Congress created agency inspectors general in the wake of the Watergate scandal to restore public trust in executive branch agencies. Inspectors general are tasked with rooting out waste, fraud and abuse in their agency, and Congress specified that they must be chosen “without regard to political affiliation and solely on the basis of integrity and demonstrated ability in accounting, auditing, financial analysis, law, management analysis, public administration, or investigations.” Inspectors general are empowered to conduct intensive investigations, meet and interview agency employees, publicize their findings, recommend disciplinary action, and  develop recommendations for corrective actions.

Unsurprisingly, these positions were not quickly accepted by presidents who did not want to be constrained by probing investigators, and even established inspectors general were removed possibly for political reasons. To protect inspectors general from being fired when their investigations embarrass or otherwise cause political trouble for the administration, Congress passed a suite of reforms in 2008, including a process that requires the president to notify Congress 30 days before an inspector general can be fired; in theory, this gives Congress the chance to intervene in an improper firing. However, recent experience shows that these reforms did not go far enough.

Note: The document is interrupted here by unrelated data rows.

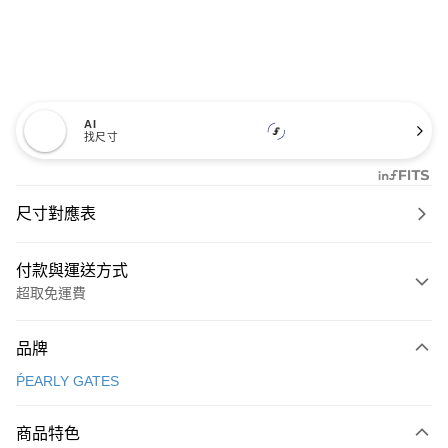
AI
找尺寸
尺寸對應表
付款與運送方式
超取免運費
付款方式
品牌
信用卡一次付款
ṔEARLY GATES
超商取貨付款
商品特色
LINE Pay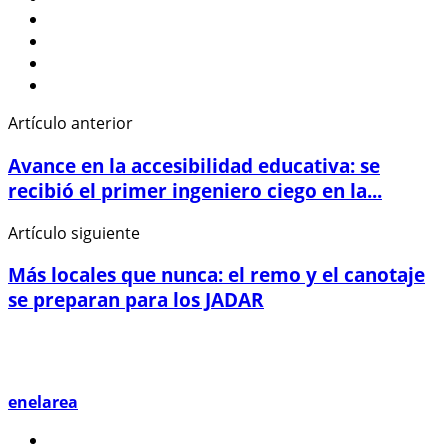
Artículo anterior
Avance en la accesibilidad educativa: se
recibió el primer ingeniero ciego en la...
Artículo siguiente
Más locales que nunca: el remo y el canotaje
se preparan para los JADAR
enelarea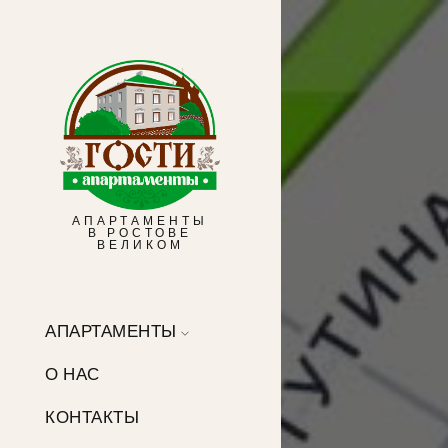
АПАРТАМЕНТЫ
В РОСТОВЕ
ВЕЛИКОМ
АПАРТАМЕНТЫ
О НАС
КОНТАКТЫ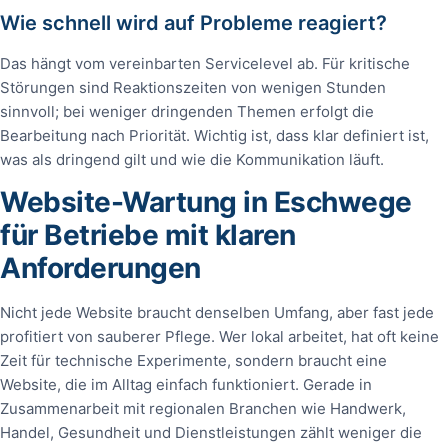
Wie schnell wird auf Probleme reagiert?
Das hängt vom vereinbarten Servicelevel ab. Für kritische
Störungen sind Reaktionszeiten von wenigen Stunden
sinnvoll; bei weniger dringenden Themen erfolgt die
Bearbeitung nach Priorität. Wichtig ist, dass klar definiert ist,
was als dringend gilt und wie die Kommunikation läuft.
Website-Wartung in Eschwege
für Betriebe mit klaren
Anforderungen
Nicht jede Website braucht denselben Umfang, aber fast jede
profitiert von sauberer Pflege. Wer lokal arbeitet, hat oft keine
Zeit für technische Experimente, sondern braucht eine
Website, die im Alltag einfach funktioniert. Gerade in
Zusammenarbeit mit regionalen Branchen wie Handwerk,
Handel, Gesundheit und Dienstleistungen zählt weniger die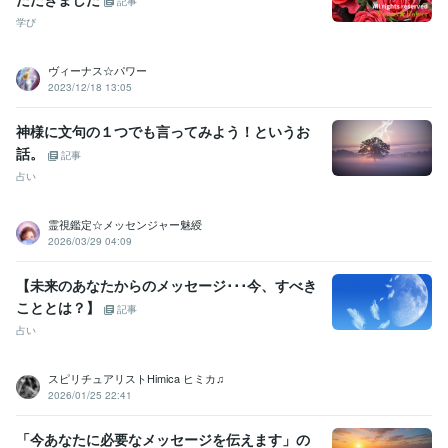
記事
学び
ヴィーナス☆パワー
2023/12/18 13:05
神様に文句の１つでも言ってみよう！というお
話。
記事
占い
霊視鑑定☆メッセンジャー魅綬
2026/03/29 04:09
【未来のあなたからのメッセージ･･･今、すべき
こととは？】
記事
占い
スピリチュアリストHimica ヒミカ♫
2026/01/25 22:41
「今あなたに必要なメッセージを伝えます」の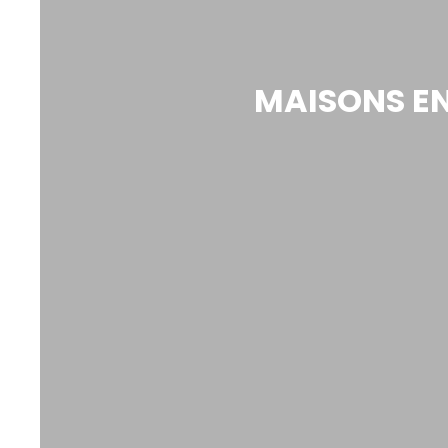
MAISONS EN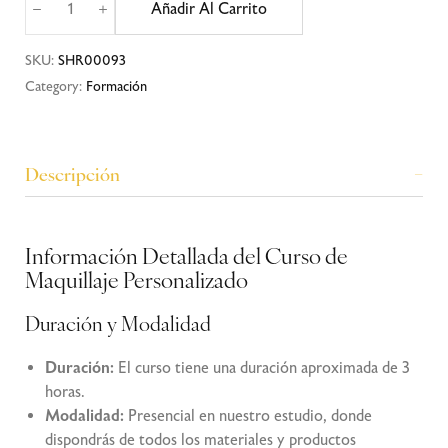
Añadir Al Carrito
SKU:
SHR00093
Category:
Formación
Descripción
Información Detallada del Curso de
Maquillaje Personalizado
Duración y Modalidad
Duración:
El curso tiene una duración aproximada de 3
horas.
Modalidad:
Presencial en nuestro estudio, donde
dispondrás de todos los materiales y productos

In the summer of 2019, President Donald Trump sought to pressure Ukraine into announcing the launch of a criminal investigation of President-elect Joe Biden, then a rival candidate for president. The effort was exposed by a whistleblower; however, before the whistleblower’s allegations became public, the whistleblower raised concerns about the conduct with Michael Atkinson, then-Inspector General of the Intelligence Community. Ultimately, Atkinson notified Congress about the complaint, and after further investigation by the House, President Trump was impeached for this conduct.

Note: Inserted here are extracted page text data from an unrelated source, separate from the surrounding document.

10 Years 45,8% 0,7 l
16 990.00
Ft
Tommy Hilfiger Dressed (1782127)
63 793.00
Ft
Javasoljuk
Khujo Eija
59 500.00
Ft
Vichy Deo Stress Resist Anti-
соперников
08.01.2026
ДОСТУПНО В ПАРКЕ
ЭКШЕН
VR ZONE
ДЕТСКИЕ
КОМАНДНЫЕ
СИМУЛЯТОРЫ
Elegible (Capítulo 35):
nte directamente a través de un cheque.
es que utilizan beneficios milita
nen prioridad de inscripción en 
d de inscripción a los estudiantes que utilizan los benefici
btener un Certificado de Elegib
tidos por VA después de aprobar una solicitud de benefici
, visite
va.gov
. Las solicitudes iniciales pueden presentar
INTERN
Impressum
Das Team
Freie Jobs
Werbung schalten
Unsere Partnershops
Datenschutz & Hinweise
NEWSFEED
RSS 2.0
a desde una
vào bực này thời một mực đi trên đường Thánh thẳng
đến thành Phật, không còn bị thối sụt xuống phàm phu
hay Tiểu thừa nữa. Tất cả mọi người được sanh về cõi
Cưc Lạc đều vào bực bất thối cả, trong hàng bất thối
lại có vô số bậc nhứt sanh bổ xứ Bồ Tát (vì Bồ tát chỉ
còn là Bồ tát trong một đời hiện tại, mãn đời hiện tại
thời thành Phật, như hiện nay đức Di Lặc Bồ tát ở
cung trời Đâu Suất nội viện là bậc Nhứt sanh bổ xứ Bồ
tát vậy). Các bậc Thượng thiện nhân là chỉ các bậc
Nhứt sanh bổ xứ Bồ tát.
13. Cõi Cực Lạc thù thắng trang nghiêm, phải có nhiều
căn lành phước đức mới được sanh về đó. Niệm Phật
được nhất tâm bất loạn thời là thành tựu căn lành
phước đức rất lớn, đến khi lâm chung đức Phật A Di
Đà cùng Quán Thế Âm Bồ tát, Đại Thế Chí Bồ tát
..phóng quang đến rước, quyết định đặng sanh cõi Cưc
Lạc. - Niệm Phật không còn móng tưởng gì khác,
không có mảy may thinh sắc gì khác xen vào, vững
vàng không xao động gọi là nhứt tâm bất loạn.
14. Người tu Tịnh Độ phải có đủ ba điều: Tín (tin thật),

President Trump later notified Congress of his intent to fire Atkinson, saying that Trump “no longer” had “the fullest confidence” in Atkinson. This notification reportedly followed several months of internal White House discussions in which President Trump expressed the desire to fire Atkinson because he viewed him as “disloyal.”

A few days after this announcement, a bipartisan group of senators objected to Atkinson’s removal, expressing the view that “an expression of lost confidence, without further explanation, is not sufficient.” Ultimately, Senator Chuck Grassley withdrew his objection to the firing after the White House counsel objected, though he noted that “Congress must clarify the statute to ensure inspectors general are able to continue operating without undue interference.”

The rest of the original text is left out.